Den Abschluss der Ausstellung bilden schließlich Fotografien von Horst Hänel. Sie zeigen realisierte Gebäude, wie etwa die Staatsbibliothek Preußischer Kulturbesitz und sein bekanntestes Bauwerk, die Philharmonie in Berlin.
Ein Museum für Bremerhaven
Schließlich erhielt Hans Scharoun noch einen Auftrag in Bremerhaven. Mit dem Deutschen Schifffahrtsmuseum schließt sich der Kreis zur Stadt seiner Kindheit. Scharoun knüpfte mit dem Bau an die maritime Geschichte der Stadt an. Das aus verschiedenen Baukörpern bestehende Museumsgebäude enthält für Scharoun typische Elemente des organischen Bauens auf verschiedenen Ebenen und stilistische Elemente wie Bullaugen und Geländer, die an eine Reling erinnern. Zur Weser hin öffnet sich das Haus durch große Fenster.
Hans Scharoun starb am 25. November 1972 in Berlin. Die Fertigstellung des Deutschen Schifffahrtsmuseums erlebte er nicht mehr.

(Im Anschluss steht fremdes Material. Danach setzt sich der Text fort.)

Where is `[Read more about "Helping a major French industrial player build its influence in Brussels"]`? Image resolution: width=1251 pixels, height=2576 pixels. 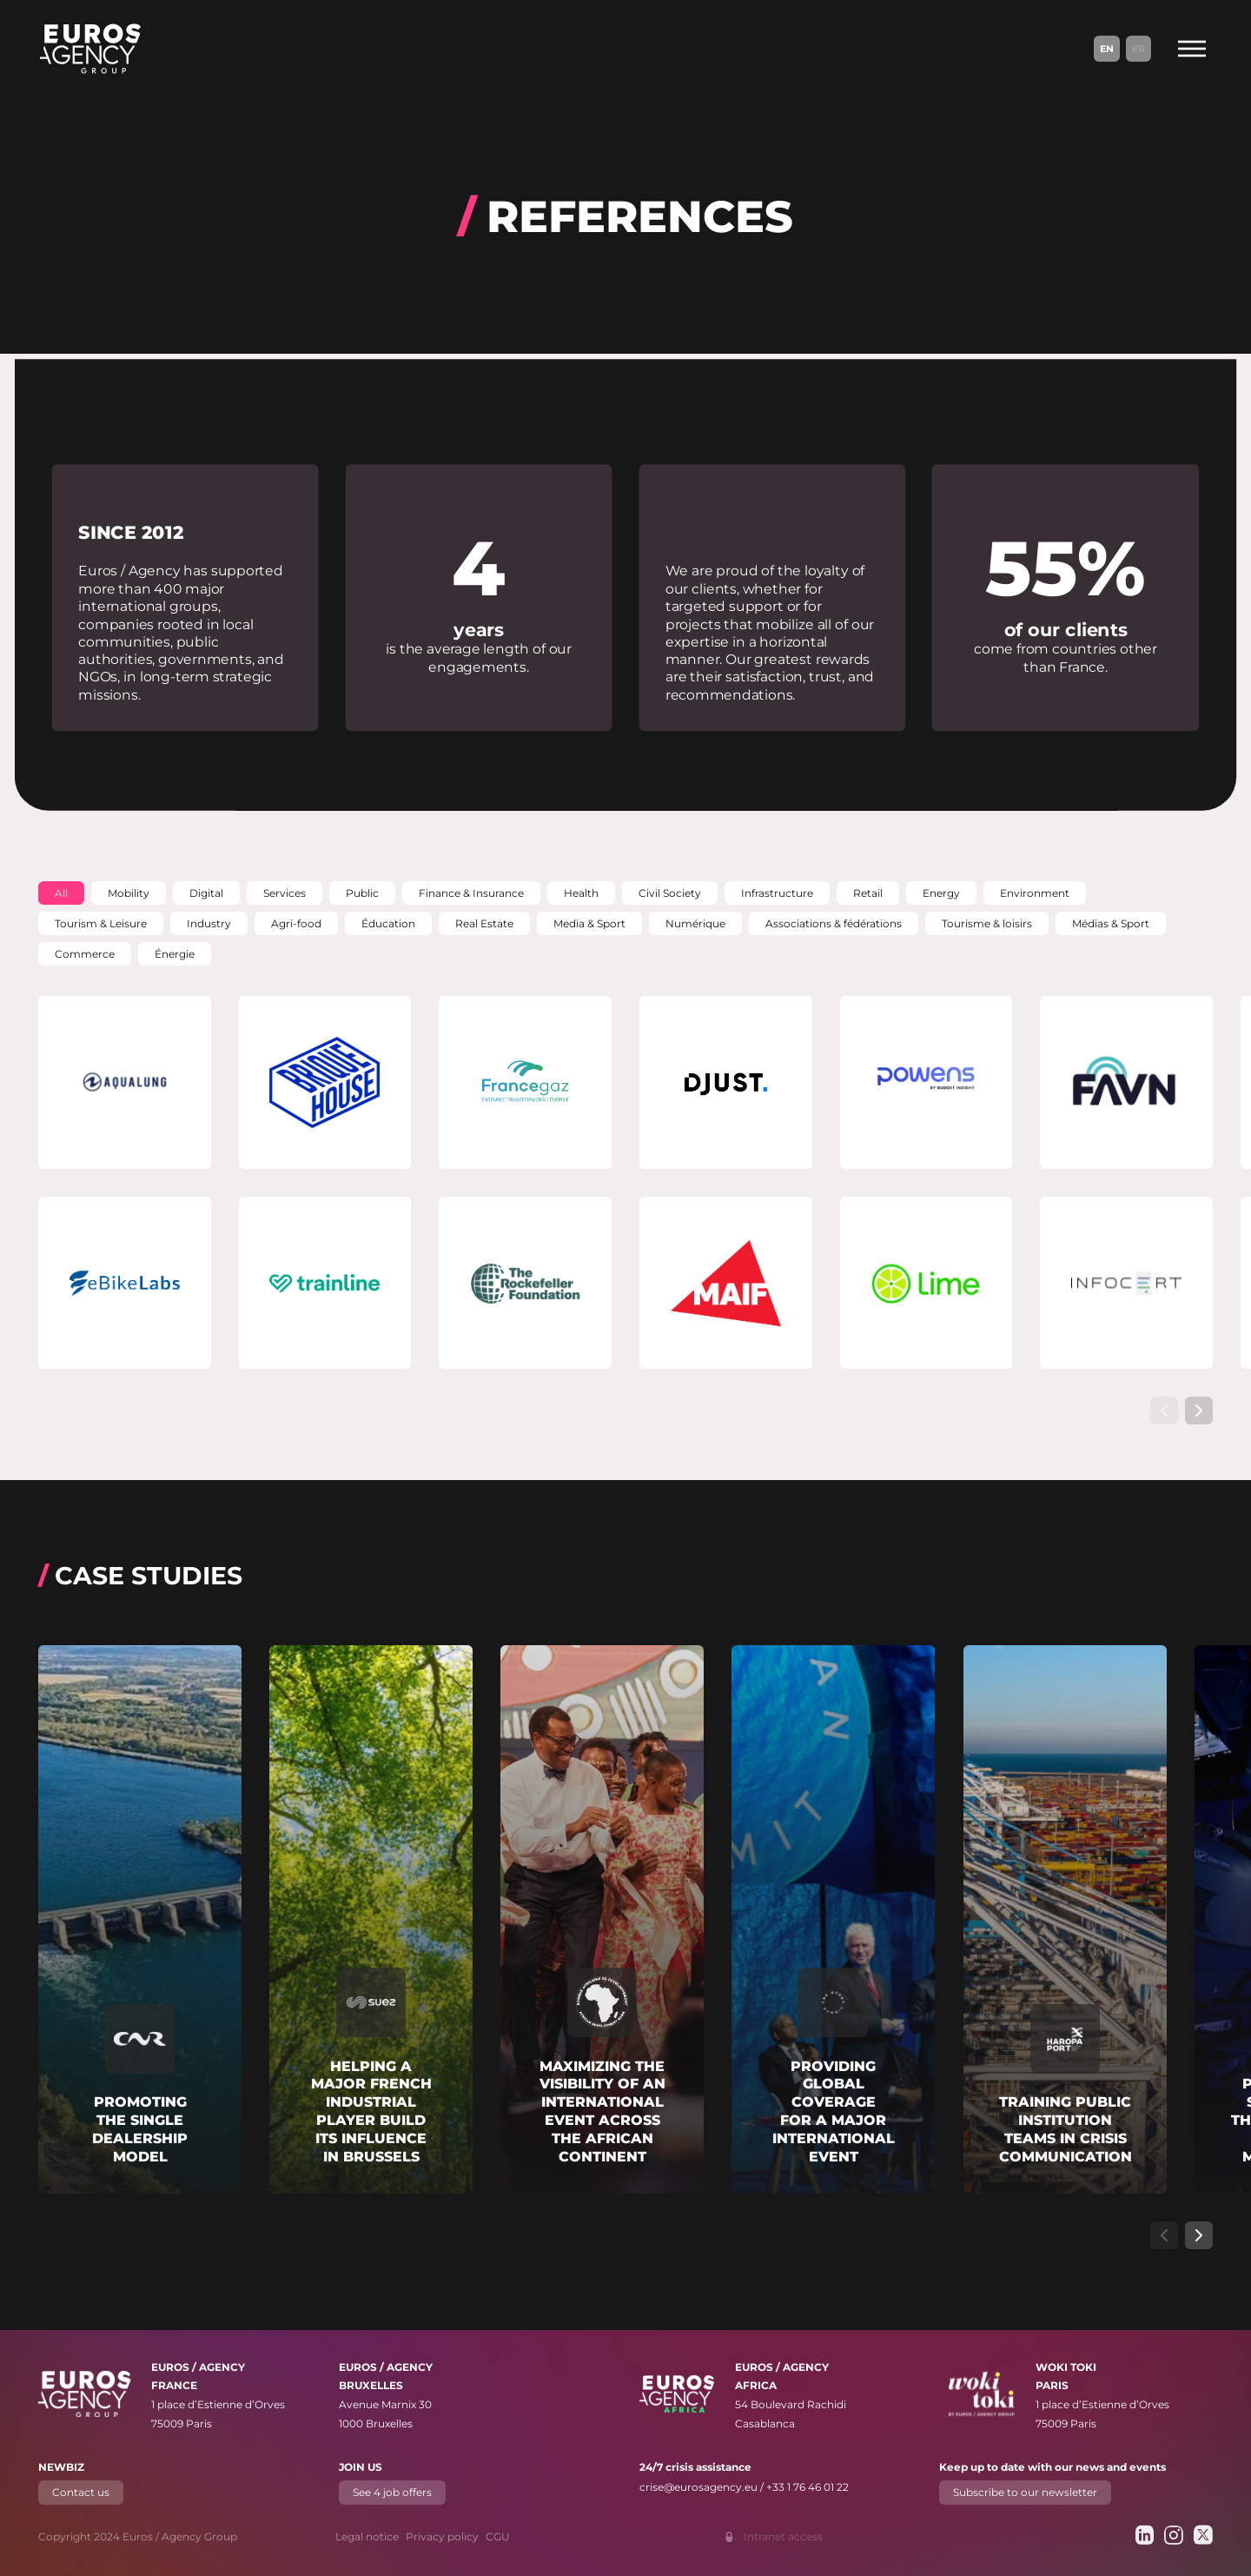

Wer möchte, kann zum Schluss noch einmal auf dem Scharoun-Sofa Platz nehmen und den Besuch der Ausstellung Revue passieren lassen. Von hier aus blickt man durch das Fenster auf die Hochschule Bremerhaven, an deren Stelle früher die Karlsburg-Brauerei stand und Hans Scharoun seine Kindheit verbrachte. So schließt sich der Kreis.
Galerieausstellung „Hans Scharoun – Entwürfe, Visionen, Modelle“ – Laufzeit 26.11.2022 bis zum 26.02.2023 – Historisches Museum Bremerhaven – An der Geeste, 27570 Bremerhaven – Öffnungszeiten: Di-So 10-17 Uhr – Der Eintritt ist frei
Zur Ausstellung findet ein Begleitprogramm statt. Die Termine werden auf der Website des Museums angekündigt.